The mural is the result of a partnership among the UCLA Centennial Committee; Associated Students UCLA, or ASUCLA, a nonprofit association that drives student services and activities throughout campus; and the Digital Mural Lab from the Social and Public Art Resource Center, or SPARC. It was in 1976 that Baca and two other artists founded SPARC, a Venice-based arts center that creates, preserves and hosts programs about community-based public artwork. The mural was created with financial support from Wescom Credit Union.
About Judy
Artist, Educator, Scholar/Activist, Community Arts Pioneer, UCLA Professor Emeritus and Founder of the Social and Public Art Resource Center (SPARC)
As one of America's leading visual artists, Dr. Judith F. Baca has been creating public art for four decades. Powerful in subject matter and scale, Baca's murals are sites of public memory that rise up out of diverse neighborhoods rather than artworks being imposed upon them. In 1974, Baca founded the first City of Los Angeles Mural Program, which produced over 400 murals and employed thousands of local participants. This program evolved into a community arts organization - Social and Public Art Resource Center (SPARC) - which has been creating sites of public memory since 1976. BACA continues to serve as SPARC'S artistic director.
Beginning with the awareness that the land holds memory, Baca creates art that is shaped by an interactive relationship between history, people and place. Baca's public artworks focus on revealing and reconciling diverse peoples' struggles for their rights and affirm the connections of each community to place. She gives form to monuments that rise up out of neighborhoods. Together with the people who live there, they co-create monumental public art pieces that become sites of public memory. Her public art initiatives reflect the lives and concerns of populations that have been historically disenfranchised, including women, the working poor, youth, the elderly and immigrant communities, throughout Los Angeles and increasingly in national and international venues.
Her most well-known work is the Great Wall of Los Angeles, located in the San Fernando Valley. The Great Wall depicts a mile long multi-cultural history of California from prehistory through the 1950s. The Great Wall is “tattooed’ along a flood control channel and historically it employed over 400 at risk youth and their families from diverse social and economic backgrounds working in collaboration with artists, oral historians, scholars and hundreds of community members. In 2017 the Great Wall of Los Angeles received national recognition on the National Registry of Historic Places. While the process for The Great Wall started in 1976, plans are currently underway to complete the mural narrative to present day, which includes another four decades of history and visual storytelling.
Installation Timelapse Video
Wondering how the mural "La Memoria de la Tierra: UCLA" by artist Judy Baca was installed on the north-facing wall of Ackerman Union?

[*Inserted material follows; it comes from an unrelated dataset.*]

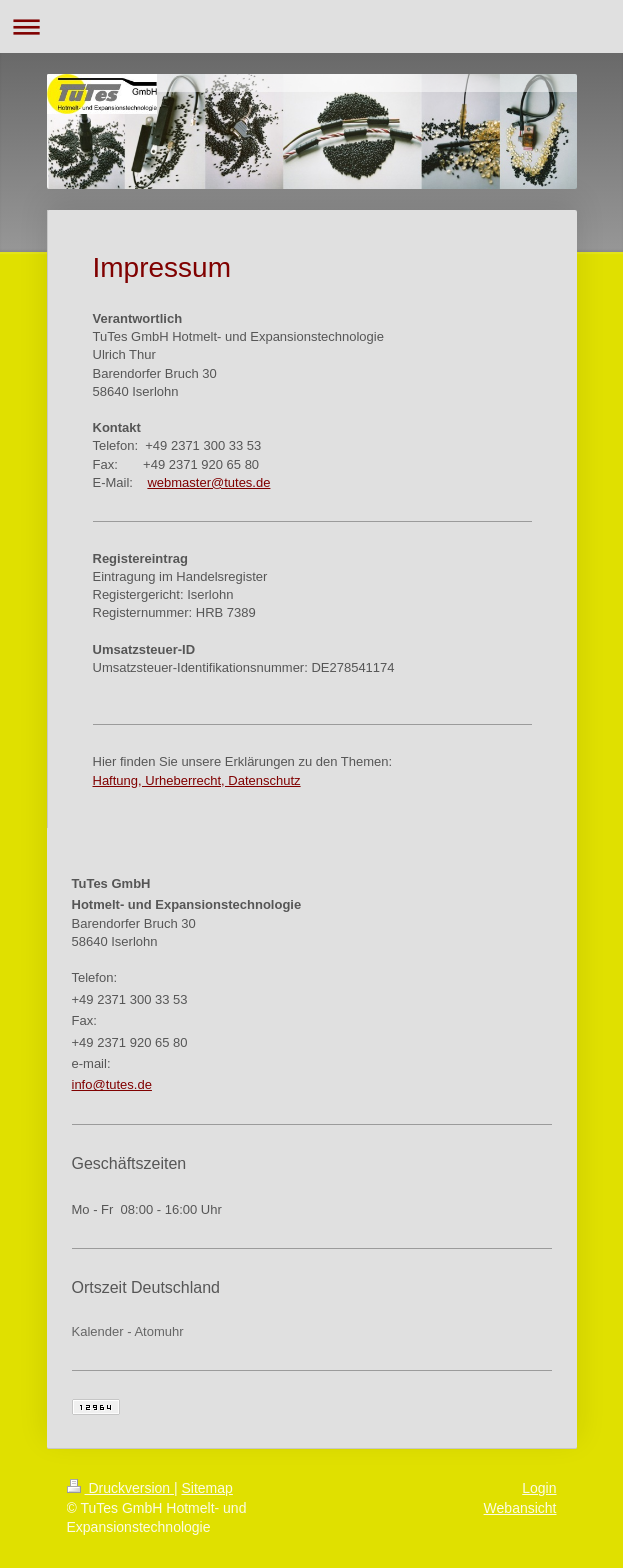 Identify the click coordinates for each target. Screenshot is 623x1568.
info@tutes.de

Watch this time-lapse to see how crews hoisted all three, 26-foot-long panels up and secured each glass segment to the exterior wall in less than 30-seconds.
The Black Experience Mural
This spring marks 44 years since a group of black UCLA art students came together to share their vision of history by creating “The Black Experience,” a 10-foot-by-27-foot mural depicting the struggles and achievements of African-Americans in the United States. Flashing forward, this spring also will mark the mural’s celebrated return to public viewing after more than two decades.

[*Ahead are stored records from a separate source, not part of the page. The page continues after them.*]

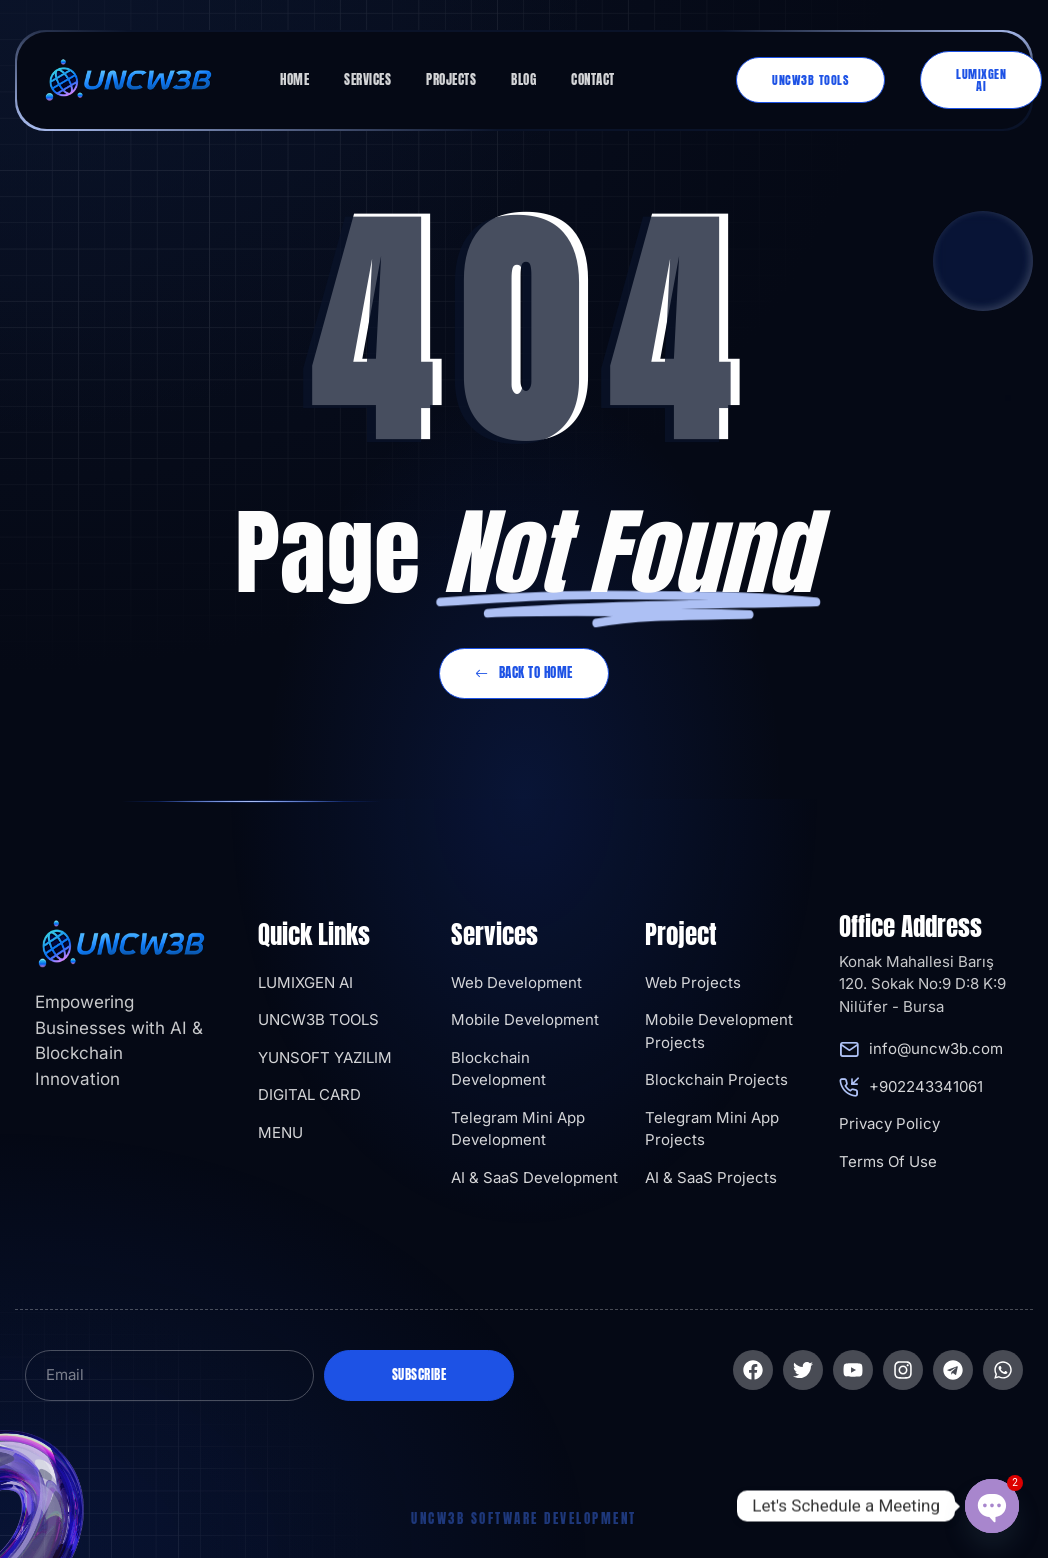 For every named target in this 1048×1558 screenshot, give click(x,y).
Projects (451, 79)
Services (367, 79)
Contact (593, 79)
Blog (523, 79)
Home (294, 79)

“It just felt great to see what we had done 40 years ago coming back,” said Helen Singleton, one of the seven artists who created the mural in 1970.

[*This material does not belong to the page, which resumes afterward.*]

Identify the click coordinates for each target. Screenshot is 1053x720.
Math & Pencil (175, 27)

The mural was painted more than 20 years ago on a wall on the first floor of Ackerman Union next to where Panda Express now operates. In 1992 when the area was renovated, a false wall was built over the mural. In 2012, the Afrikan Student Union initiated talks with the Associated Students UCLA, the entity responsible for operation of Ackerman Union, to explore ways to bring the mural back into public view. Between December 2013 and February of this year, the mural underwent extensive cleaning and restoration, and the Panda Express service area was partially reconstructed. Restoration costs of approximately $23,000 were covered by the student-majority ASUCLA board.